■ What this task involves: For each line in the data below that holds "завод", return a copy.

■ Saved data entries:
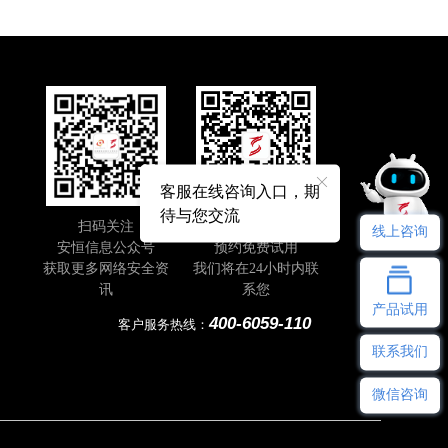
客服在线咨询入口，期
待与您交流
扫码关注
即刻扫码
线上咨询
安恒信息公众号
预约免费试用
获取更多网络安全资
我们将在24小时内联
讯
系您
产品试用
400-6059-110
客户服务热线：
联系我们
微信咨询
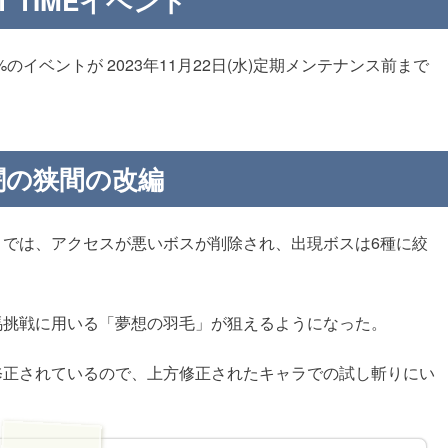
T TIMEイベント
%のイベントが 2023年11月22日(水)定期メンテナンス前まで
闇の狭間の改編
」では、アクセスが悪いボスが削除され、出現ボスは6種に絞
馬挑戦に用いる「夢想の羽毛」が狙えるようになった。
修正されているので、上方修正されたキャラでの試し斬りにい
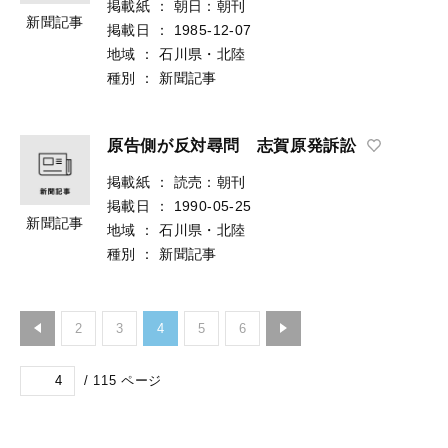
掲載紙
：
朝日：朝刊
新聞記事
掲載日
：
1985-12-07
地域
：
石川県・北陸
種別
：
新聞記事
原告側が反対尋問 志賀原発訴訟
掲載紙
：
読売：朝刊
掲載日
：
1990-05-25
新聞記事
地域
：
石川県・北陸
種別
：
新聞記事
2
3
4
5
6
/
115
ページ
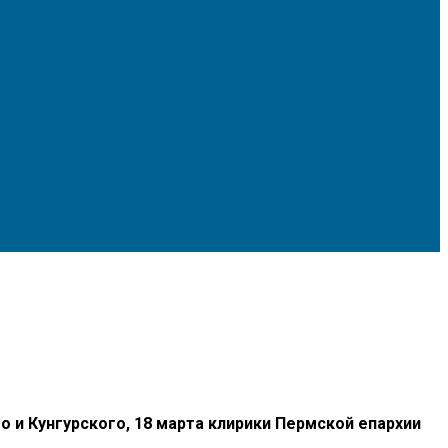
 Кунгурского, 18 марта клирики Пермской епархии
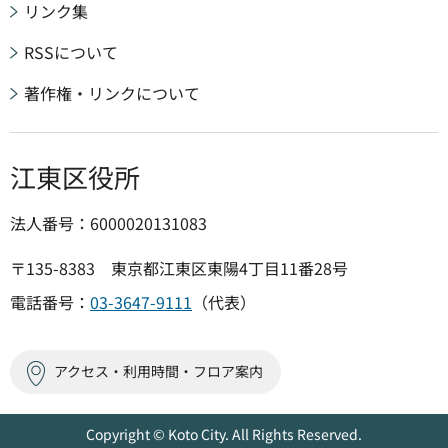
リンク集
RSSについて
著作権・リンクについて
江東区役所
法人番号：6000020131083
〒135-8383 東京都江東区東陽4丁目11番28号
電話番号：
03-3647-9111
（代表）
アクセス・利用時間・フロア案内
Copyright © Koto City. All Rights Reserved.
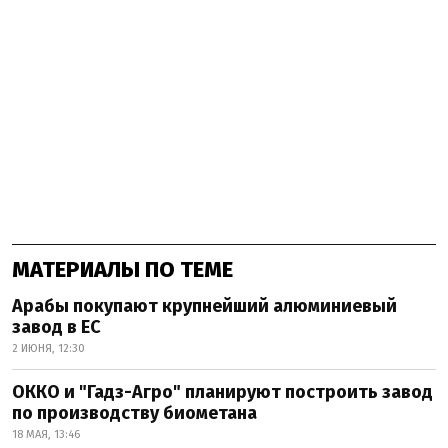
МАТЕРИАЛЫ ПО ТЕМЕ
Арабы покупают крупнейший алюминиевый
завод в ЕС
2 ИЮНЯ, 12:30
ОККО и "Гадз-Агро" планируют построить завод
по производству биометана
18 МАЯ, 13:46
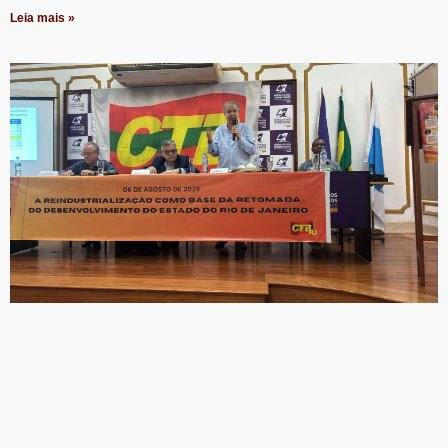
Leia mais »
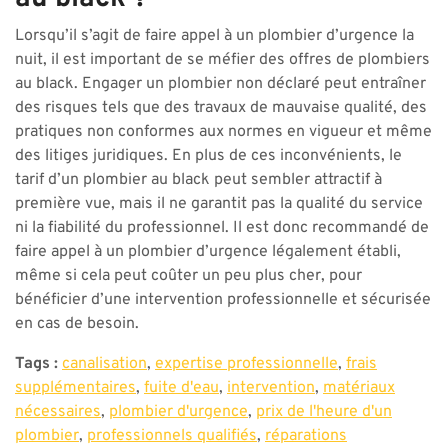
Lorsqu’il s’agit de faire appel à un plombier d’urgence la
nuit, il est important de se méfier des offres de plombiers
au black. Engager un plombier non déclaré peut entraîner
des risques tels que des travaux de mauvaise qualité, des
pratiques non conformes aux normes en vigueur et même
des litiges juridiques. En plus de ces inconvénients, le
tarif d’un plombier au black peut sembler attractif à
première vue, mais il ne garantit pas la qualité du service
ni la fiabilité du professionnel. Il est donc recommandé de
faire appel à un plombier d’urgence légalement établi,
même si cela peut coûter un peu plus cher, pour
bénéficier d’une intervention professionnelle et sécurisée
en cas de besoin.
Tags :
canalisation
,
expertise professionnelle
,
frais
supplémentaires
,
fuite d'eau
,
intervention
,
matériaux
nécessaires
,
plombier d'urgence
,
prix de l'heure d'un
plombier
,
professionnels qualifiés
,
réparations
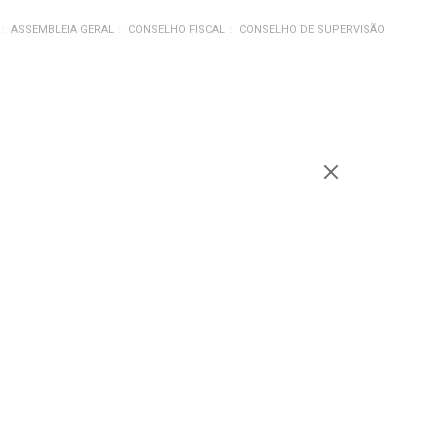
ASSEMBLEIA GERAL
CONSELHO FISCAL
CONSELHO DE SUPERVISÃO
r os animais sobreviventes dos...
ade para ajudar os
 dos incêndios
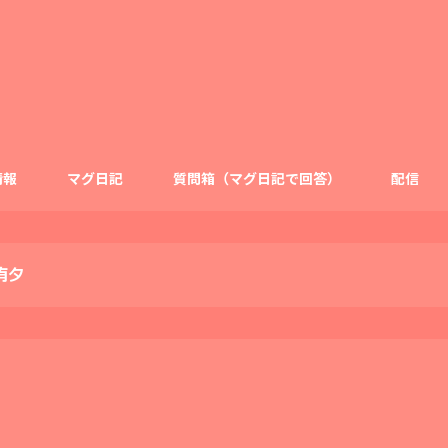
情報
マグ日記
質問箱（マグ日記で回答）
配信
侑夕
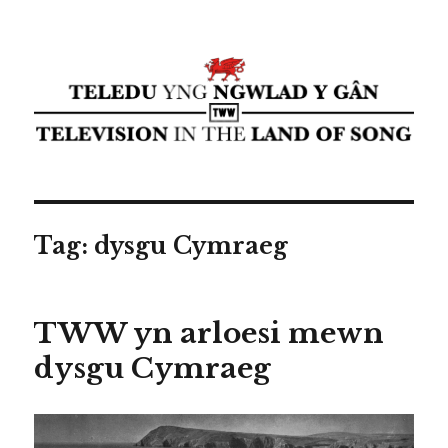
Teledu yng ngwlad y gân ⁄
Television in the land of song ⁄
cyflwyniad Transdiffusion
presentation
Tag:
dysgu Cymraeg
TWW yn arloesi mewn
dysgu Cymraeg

==

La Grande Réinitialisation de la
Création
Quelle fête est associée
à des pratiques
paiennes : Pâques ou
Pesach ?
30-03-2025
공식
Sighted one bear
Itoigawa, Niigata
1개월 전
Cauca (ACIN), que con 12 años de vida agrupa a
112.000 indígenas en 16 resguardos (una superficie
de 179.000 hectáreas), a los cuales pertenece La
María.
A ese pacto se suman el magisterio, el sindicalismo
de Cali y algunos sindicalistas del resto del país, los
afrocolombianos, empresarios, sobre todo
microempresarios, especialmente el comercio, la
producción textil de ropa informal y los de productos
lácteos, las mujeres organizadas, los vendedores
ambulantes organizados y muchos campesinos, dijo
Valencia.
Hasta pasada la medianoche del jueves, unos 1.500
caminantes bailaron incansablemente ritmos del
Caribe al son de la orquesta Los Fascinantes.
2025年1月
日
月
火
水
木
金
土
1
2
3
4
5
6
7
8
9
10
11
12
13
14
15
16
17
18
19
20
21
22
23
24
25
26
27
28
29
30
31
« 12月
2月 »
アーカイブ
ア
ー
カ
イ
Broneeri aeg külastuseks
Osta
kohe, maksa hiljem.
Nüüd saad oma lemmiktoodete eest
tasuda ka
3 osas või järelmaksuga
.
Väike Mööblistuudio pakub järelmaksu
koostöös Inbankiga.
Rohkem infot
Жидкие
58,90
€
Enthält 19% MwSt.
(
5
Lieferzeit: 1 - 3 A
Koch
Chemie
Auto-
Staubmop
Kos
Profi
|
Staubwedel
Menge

■ Solution to this problem:
завод в ЕС
ОККО и "Гадз-Агро" планируют построить завод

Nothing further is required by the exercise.